Question

Define ‘self-inductance’ of a coil. Derive an expression for self-inductance of a long solenoid of cross-sectional area \( A \) and length \( l \), having \( n \) turns per unit length.

Hint:

Self-inductance depends on geometry and material of the coil. For solenoids, use flux linkage \( \Phi = N\phi \) and relate it to current.

Answer 1

Self-Inductance: Self-inductance of a coil is the property by which it opposes any change in the current flowing through it, by inducing an emf in itself. The self-induced emf is given by: \[ \mathcal{E} = -L \frac{dI}{dt} \] Where \( L \) is the self-inductance.

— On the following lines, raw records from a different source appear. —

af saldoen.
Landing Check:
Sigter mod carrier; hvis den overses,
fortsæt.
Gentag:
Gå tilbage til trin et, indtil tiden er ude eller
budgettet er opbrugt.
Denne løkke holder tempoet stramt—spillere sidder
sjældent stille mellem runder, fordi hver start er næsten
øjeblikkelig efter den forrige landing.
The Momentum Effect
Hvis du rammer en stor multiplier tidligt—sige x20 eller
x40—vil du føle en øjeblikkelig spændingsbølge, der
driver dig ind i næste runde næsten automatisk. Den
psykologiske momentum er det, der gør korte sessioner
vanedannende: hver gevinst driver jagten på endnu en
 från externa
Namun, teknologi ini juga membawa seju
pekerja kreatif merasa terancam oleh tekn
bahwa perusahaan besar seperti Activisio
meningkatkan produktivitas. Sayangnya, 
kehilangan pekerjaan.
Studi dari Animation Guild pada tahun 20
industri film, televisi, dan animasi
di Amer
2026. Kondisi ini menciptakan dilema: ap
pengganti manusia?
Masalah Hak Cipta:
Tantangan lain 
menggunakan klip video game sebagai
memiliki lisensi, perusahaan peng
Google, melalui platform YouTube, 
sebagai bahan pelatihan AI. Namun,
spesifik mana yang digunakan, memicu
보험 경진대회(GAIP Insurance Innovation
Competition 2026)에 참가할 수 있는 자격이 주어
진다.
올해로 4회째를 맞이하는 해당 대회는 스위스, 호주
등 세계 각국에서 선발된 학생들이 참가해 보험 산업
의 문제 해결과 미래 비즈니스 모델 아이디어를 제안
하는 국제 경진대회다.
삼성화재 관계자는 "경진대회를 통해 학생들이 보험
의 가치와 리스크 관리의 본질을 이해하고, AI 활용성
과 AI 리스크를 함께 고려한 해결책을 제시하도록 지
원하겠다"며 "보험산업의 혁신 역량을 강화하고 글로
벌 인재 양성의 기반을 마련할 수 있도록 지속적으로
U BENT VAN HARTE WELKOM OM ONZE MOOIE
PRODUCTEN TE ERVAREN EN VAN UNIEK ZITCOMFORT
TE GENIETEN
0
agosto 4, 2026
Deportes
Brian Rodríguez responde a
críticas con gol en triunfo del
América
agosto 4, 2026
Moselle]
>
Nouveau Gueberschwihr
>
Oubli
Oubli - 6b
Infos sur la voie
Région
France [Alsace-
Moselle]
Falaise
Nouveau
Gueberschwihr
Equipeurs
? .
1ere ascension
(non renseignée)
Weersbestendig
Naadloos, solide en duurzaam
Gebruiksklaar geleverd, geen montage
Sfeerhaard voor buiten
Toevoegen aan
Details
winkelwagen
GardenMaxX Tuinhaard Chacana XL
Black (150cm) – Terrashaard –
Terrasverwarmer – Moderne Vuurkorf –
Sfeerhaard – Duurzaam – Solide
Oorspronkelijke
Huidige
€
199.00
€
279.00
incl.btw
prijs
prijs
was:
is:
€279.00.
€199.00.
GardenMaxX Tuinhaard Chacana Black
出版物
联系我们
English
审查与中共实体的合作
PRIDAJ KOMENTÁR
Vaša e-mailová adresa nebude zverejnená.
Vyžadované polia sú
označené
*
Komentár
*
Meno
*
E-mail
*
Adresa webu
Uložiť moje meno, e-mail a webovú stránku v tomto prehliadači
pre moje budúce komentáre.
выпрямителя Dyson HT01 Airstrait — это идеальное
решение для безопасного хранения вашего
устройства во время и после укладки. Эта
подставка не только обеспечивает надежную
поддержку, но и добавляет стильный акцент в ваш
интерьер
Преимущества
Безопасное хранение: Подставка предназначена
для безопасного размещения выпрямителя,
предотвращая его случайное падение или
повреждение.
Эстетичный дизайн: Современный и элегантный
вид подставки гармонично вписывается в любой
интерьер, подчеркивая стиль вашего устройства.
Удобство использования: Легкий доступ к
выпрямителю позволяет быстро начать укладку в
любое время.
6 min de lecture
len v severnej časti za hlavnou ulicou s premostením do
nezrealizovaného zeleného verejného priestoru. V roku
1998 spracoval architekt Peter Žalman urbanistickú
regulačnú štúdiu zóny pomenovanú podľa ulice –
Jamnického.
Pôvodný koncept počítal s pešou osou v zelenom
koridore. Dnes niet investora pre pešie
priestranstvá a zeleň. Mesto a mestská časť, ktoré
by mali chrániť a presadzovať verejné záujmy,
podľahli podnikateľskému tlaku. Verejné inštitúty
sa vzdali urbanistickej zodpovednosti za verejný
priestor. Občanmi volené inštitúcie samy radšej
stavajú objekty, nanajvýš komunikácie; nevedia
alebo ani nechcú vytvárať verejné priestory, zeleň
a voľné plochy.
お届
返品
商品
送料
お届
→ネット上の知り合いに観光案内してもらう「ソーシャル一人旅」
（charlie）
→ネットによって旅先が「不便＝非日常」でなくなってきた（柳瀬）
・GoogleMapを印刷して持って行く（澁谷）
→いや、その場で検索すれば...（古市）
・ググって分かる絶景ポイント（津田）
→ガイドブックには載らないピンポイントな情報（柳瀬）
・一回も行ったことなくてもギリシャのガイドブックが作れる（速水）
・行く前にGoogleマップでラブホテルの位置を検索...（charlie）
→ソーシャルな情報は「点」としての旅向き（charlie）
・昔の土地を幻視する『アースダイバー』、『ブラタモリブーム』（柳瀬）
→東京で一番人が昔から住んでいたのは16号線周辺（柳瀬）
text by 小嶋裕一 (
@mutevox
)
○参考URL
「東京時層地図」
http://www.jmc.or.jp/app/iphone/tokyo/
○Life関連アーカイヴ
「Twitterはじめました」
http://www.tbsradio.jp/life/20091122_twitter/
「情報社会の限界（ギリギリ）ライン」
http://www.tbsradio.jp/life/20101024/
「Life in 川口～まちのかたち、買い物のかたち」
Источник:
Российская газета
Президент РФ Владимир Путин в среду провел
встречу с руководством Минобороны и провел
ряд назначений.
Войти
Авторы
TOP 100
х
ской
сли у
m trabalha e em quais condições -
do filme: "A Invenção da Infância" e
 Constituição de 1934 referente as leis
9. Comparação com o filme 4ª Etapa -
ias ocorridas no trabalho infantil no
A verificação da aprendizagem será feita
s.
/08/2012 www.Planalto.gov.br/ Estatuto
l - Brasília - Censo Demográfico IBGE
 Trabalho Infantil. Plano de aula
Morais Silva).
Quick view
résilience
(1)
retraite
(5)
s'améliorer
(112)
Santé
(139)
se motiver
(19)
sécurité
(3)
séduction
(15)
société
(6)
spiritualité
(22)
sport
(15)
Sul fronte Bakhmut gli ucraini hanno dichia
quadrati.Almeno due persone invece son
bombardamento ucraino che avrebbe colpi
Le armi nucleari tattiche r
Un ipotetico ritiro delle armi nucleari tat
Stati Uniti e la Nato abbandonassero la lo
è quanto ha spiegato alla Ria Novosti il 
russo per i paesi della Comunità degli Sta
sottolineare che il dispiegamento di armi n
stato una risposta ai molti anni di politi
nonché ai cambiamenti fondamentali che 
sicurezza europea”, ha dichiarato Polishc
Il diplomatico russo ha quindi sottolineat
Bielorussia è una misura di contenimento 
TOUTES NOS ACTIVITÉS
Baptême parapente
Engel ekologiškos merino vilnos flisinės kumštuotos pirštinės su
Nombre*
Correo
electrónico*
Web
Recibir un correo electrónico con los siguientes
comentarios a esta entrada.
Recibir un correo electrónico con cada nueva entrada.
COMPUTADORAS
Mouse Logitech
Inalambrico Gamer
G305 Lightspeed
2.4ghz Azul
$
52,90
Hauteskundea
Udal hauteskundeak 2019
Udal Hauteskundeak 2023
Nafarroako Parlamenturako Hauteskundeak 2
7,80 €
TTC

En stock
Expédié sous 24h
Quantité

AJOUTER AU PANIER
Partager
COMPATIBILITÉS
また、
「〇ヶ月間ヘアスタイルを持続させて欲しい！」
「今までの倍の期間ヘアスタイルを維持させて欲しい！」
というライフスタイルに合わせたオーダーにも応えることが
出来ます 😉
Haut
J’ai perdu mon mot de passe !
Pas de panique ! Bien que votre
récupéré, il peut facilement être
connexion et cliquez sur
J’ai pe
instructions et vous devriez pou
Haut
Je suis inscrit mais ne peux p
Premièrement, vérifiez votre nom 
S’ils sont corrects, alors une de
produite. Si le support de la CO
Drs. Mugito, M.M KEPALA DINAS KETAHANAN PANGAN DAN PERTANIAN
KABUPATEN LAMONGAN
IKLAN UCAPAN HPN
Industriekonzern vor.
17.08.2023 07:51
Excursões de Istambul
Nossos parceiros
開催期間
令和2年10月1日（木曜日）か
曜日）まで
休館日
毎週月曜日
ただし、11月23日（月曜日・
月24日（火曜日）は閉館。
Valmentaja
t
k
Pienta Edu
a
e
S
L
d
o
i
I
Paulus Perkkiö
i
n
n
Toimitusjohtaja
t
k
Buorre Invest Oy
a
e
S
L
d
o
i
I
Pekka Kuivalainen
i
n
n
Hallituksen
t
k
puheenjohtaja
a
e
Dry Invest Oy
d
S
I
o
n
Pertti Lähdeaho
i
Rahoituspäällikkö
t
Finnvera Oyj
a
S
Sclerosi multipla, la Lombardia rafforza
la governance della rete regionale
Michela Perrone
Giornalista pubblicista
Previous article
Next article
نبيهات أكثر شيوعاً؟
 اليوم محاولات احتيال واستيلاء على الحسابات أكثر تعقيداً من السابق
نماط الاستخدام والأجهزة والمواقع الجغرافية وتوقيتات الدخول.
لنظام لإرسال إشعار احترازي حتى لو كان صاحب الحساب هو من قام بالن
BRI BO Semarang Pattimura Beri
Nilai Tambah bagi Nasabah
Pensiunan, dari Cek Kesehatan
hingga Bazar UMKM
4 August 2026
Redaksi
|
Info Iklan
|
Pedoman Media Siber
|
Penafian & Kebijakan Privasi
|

Derivation: Consider a solenoid of: - Cross-sectional area \( A \) - Length \( l \) - Turns per unit length \( n \) - Total number of turns \( N = n \cdot l \) Magnetic field inside a long solenoid: \[ B = \mu_0 n I \] Magnetic flux through each turn: \[ \phi = B \cdot A = \mu_0 n I A \] Total flux linkage for \( N \) turns: \[ \Phi = N \cdot \phi = n l \cdot \mu_0 n I A = \mu_0 n^2 A l I \] From the definition of self-inductance: \[ \Phi = L I \Rightarrow L = \mu_0 n^2 A l \] Final Expression: \[ \boxed{ L = \mu_0 n^2 A l } \]